Отступать было некуда.
— Мои беспристрастные наблюдения должны послужить изучению вопроса.
— Спасибо... Да, все животноводы и птицеводы знакомы с этими трудностями. На фермах часто приходится устраивать случки, и Половой Инстинкт предстает тогда в виде пастуха.
— А каков он в природном обличье?
— Я уже битый час объясняю вам, почему мужской элемент столь многочислен. Ваш знаменитый «половой инстинкт» предлагает изобилие вместо точности. В домашнем хозяйстве оставляется только строго необходимое количество самцов, и человек должен управлять спариванием, иначе есть риск остаться без потомства. В курсе зоотехники Самсона не меньше девяти страниц посвящено случке лошадей , ибо жеребец, объяснял он в Гриньоне своим юным ученикам, «часто сбивается с пути», и потому, «как только он встал на дыбы, конюх должен схватить его пенис и направить куда следует» и т. д.
Но, как вы сами заметили, трудность состоит не только в неловкости самца; самка со своей стороны упирается и спасается бегством, приходится ее держать. Такой поразительной строптивости дают два объяснения: первое состоит в том, что самке приписывают чувства Галатеи, которая возбуждает самца притворным бегством; второе объяснение заключается в том, что Галатее приписывают ощущения самки, которая одновременно желает и испытывает страх...
— Разве вам не кажется, что данные объяснения имеют много общего?..
— Уверяю вас, что некоторые этого не замечают, и г-н де Гурмон предлагает второе объяснение, противопоставляя его первому.
— У вас, конечно, есть третье.
— Разумеется. Вот оно: у самки половой инстинкт столь же расплывчат, что и у самца... Да, она почувствует себя довольной, только будучи оплодотворена. Но если она предрасположена к оплодотворению в силу тайной работы внутренних органов, то желает она, пусть смутно, наслаждения, а не самца. Так и самец со своей стороны желает не самку, а еще меньше — «продолжения рода», но просто наслаждения. Оба стремятся насладиться, и больше ничего.

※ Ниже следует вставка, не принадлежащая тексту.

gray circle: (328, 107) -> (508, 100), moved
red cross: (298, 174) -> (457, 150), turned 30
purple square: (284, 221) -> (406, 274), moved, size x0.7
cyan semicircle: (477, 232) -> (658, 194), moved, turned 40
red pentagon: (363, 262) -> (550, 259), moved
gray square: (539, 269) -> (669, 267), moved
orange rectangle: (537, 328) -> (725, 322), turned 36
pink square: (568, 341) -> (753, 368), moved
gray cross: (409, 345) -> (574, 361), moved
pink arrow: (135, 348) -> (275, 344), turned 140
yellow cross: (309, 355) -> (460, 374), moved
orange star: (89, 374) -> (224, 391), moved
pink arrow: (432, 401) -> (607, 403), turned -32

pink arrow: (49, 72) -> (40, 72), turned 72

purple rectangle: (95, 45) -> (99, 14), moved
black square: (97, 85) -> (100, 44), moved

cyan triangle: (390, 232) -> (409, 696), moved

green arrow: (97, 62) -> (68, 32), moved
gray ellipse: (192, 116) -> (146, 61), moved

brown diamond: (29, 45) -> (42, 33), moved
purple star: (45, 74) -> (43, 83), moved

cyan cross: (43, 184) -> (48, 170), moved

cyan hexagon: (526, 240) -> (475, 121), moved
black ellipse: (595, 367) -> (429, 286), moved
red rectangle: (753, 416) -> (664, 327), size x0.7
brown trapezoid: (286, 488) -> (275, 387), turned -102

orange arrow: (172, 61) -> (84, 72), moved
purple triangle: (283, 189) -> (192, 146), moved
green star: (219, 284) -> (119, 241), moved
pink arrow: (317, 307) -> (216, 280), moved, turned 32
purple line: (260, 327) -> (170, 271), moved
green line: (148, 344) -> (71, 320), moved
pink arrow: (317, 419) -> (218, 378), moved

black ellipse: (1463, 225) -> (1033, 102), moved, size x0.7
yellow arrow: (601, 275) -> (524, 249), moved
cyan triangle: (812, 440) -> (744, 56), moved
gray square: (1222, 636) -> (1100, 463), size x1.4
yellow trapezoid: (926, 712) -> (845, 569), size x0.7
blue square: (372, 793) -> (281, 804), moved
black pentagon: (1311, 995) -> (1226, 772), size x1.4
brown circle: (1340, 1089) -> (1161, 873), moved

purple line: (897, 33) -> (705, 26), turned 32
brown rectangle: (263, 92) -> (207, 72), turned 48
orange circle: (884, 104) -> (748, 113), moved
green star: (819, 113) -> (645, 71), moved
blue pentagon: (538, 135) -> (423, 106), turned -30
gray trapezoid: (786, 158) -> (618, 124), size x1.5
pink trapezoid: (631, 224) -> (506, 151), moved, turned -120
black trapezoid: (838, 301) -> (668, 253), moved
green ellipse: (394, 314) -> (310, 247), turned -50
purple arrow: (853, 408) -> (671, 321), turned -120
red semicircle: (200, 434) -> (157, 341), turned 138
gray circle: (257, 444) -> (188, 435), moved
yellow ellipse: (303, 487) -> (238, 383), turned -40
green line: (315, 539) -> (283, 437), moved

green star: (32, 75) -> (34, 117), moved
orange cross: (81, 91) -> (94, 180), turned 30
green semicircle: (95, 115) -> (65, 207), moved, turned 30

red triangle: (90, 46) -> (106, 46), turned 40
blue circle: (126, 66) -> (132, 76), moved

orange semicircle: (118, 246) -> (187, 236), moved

Вот почему мы так часто видим, как самка убегает от самца и все же не может устоять перед наслаждением и возвращается к самцу, который один может доставить ей удовольствие. Я согласен с тем, что они могут испытать полное удовлетворение только благодаря друг другу (во всяком случае самка—только благодаря самцу) и что только при совокуплении их органы находят совершенное применение. Но они об этом как будто не ведают или ведают очень смутно, ибо смутным является обычно любой инстинкт.
А чтобы произошло оплодотворение, надо хотя бы один раз слить воедино два смутных желания. Потому возникает тот притягательный запах, который в благоприятное время издает самка, или еще более тонкий аромат, различимый лишь усиками насекомых и порой, как в случае с некоторыми видами рыб, издаваемый не самкой, но икринкой: оплодотворение происходит после кладки икры и оплодотворяется непосредственно икринка. Самка же не знает любовных игр.
Такова единственная, на время и едва приоткрытая дверь, и через нее должно просочиться будущее. Ради столь трудной победы над беспорядком, над смертью расточительность позволена тебе, Природа! Быть может, здесь нет «неумеренных трат», ибо, учитывая количество неудач, победа стоит такой цены...
— Вы сказали «неудач»?
— Да, неудач с точки зрения конечной пользы. Но благодаря таким неудачам расцветают искусство, философия, торжествует игра. И как противостоят друг другу анагенетическая и катагенетическая силы, так противоположна приверженность самки к своему виду, а самца — к своему искусству, спорту, пению. Есть ли драма прекраснее, чем та, в которой столкнутся эти две привязанности, породив возвышенный конфликт?
— Не тема ли это нашей завтрашней беседы? А мне бы не хотелось расстаться с естественной историей, не задав вам еще несколько вопросов. Например, такой: утверждаете ли вы, что гомосексуальные наклонности встречаются у всех видов животных?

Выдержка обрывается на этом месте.